Social media is a fun place to grow your business, but without proper knowledge and experience, it can also be a fairly dangerous venue to commit crucial faux pas. It is important to secure policies that can minimize social media pitfalls and protect the identity of your brand across multiple channels.
What is a Social Media Policy?
Social media policy is a set of rules that guides your employees who use social media either as part of their job or for personal use. Every enterprise who manages social media accounts for its brand should secure a well-wrought social media policy. Why? Because it cushions the brand from unfortunate events or blunders. It generally aims to preserve your brand reputation & identity while it protects you from getting into PR issues or social media blunders.
7 Tips for Crafting your Social Media Policy
1. Consult Your Team
Your company’s social media policy should be influenced by the perspective of the people for which it is created. A sensible and effective policy should include inputs from the management down to the employees directly involved in social media. This helps address issues from different viewpoints to create a granular policy that’s unique to your organization’s needs.
2. Compliance, Include External or State Policies or Regulations
When you consult your team, also include the savvy legal staff in order to provide useful guidance on external policies like data protection law, copyright and other regulations concerning the cyberspace. The social media policy is where you want to put guidelines accessible for employees to make sure your social media profile is in compliance with the industry regulation and state law.
3. Promote Creativity and Company Culture
Far from limiting your social media efforts, an ideal social media policy is one that promotes a solution-driven culture that encourages innovation and adaptability in the ever-changing digital world. First, you want to integrate your company culture to the policy you want to craft. Next, you want to promote creativity among your social media team that is resilient to drastic changes of the internet.
4. Create Two Policies
It is ideal to have two separate policies: one is to govern employees using social media for the organization and another for employees using their personal social media accounts. The first one is given, but the second one is something that organizations should give extra detail on. For instance, the second policy should discuss what they can and cannot say about the company. Privacy is one issue at stake here, following your brand reputation.
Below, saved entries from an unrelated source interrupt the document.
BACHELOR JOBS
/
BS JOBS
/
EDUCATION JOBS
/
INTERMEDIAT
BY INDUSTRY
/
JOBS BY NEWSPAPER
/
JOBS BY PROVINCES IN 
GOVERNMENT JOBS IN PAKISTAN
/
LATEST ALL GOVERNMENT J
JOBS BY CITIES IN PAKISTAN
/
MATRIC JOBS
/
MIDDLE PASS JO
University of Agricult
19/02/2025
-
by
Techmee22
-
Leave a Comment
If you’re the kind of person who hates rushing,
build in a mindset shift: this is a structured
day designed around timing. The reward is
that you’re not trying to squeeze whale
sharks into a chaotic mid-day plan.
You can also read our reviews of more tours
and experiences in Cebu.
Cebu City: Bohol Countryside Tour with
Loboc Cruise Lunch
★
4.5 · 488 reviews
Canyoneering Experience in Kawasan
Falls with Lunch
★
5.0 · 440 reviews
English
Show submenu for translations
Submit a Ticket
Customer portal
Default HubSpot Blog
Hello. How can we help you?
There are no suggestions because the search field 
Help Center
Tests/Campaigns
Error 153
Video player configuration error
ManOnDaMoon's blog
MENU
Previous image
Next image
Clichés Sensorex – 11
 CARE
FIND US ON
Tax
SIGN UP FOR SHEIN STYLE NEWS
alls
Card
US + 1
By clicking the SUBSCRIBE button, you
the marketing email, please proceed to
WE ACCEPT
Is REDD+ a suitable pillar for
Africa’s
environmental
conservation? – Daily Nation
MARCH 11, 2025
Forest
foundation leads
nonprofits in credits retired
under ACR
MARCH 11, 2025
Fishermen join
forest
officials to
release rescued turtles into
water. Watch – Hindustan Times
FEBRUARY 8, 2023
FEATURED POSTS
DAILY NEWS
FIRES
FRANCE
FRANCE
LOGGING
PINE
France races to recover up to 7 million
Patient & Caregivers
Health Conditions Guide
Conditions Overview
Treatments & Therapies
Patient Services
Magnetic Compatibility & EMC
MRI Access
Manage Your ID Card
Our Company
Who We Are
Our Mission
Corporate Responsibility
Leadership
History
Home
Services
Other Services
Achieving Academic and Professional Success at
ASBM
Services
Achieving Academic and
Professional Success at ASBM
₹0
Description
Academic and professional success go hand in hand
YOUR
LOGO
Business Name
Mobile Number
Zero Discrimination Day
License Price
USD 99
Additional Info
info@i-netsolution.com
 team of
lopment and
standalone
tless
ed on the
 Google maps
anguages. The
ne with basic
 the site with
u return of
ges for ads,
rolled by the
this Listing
Therefore, it is important to guide your employees on how they should use their social media accounts as it can affect your organization.
5. Tackle the Representation of the Organization.
Following the above tip, you probably have seen twitter accounts that include “tweets and contents are my own” on their profile bio. Chances are, these people are following a social media policy. They do not want to associate their tweets from any brand or organization, hence the disclaimer. Representation of the company is one crucial part in your second policy as it will protect your organization and your employee from any trouble.
6. Address Crisis Management
Mistakes are inevitable, but you have all the capacity to contain the damage it could create. In times of trouble, your social media policy should guide you on how to address the issue and manage the problem. When integrating crisis management in your policy book, you should be able to identify how the problems must be handled and by whom.
7. Keep Jargon at the Minimum
Make sure employees can easily understand and relate to the content of your social media policy. Sure, there could be few legalese, but keep it at the minimum or avoid it altogether. If unavoidable, provide a working definition. Note that you want your employees to understand the social media policy well. As such, write it in plain language and provide concrete
A well-wrought social media policy can protect your brand across your enterprise’s channels. By following the above mentioned tips, you can also craft your own that matches your company culture and can effectively secure your business in the event of untoward pitfalls.